Title: A BPHZ theorem for stochastic PDEs

Abstract: A classical result obtained in the 50’s and 60’s by Bogoliubov, Parasiuk, Hepp and Zimmerman provides a prescription on how to renormalise amplitudes of Feynman diagrams arising in perturbative quantum field theory in a consistent way. We will discuss an analogue of this theorem which has both an analytic and a probabilistic interpretation. In particular, we will see that it implies that the solutions to a large class of nonlinear stochastic PDEs depend on their driving noise in a surprisingly rigid way. This rigidity is a mathematical manifestation of the “universality” taken for granted when building our intuition on the large-scale behaviour of probabilistic models.



Speaker: Professor Susan Holmes, Stanford University

Title: Statistical Challenges posed by the Human Microbiome

Abstract: We propose a new statistical workflow for the analyses of bacterial strains in longitudinal data analyses of data from the Human Microbiome. This includes using hierarchical mixtures for abundance modeling, hierarchical testing strategies and the propagation of uncertainty through the analyses to the ordination plots. We use a combination of normalization and Bayesian methods that incorporate estimates of uncertainty due to sample library size differences and differences in precision for different types of samples. We will show applications to the study of the vaginal microbiome and prediction of preterm birth.
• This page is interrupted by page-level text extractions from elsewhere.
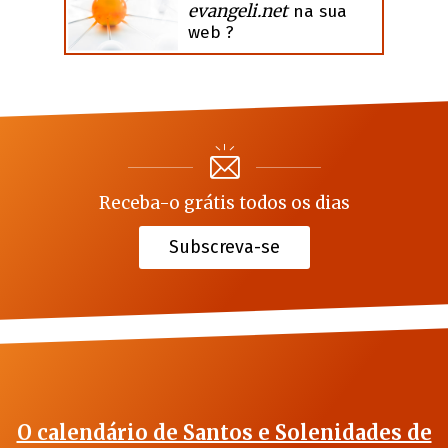
evangeli.net
na sua
web ?
Receba-o grátis todos os dias
Subscreva-se
O calendário de Santos e Solenidades de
This contains joint work with Ben Callahan, Kris Sankaran, Lan Nguyen, Julia Fukuyama, Sergio Bacallado, Stefano Favaro, Lorenzo Trippa and Boyu Ren and the Relman Lab at Stanford.


Speaker: Professor Matthew Stephens, Department of Human Genetics, University of Chicago

Title: “Come join the multiple testing party!”

Abstract: Multiple testing is often described as a “burden”. My goal is to convince you that multiple testing is better viewed as an opportunity, and that instead of laboring under this burden you should be looking for ways to exploit this opportunity. I invite you to a multiple testing party.


Speaker: Professor Richard Durbin, Wellcome Trust Sanger Institute, Cambridge

Title: Inferring population history from whole genome sequences

Abstract: Genome sequences carry genetic information to make an organism, but they are also products of evolution and as such carry information about the genetic history of individuals and species. In recent years analysis of genome sequence data has told us much about the origins of human populations across the world, their migrations and intermixing with other populations, including with archaic hominins such as Neanderthals and Denisovans. However, we are still at the beginning of the process of interpreting genetic history from genome sequences. To extract this information requires use of statistical analysis methods that make use of efficient approximations to population genetic models. I will discuss a series of methods to infer population history from whole genome sequence, with a particular emphasis on cases where there is gene flow or introgression between ancestral populations. I will present a new method based on hidden Markov models to infer ancestral introgression from deeply diverged populations, illustrated with an application to recently obtained genome sequences of Papuans and aboriginal Australians (Malaspinas et al., 2016).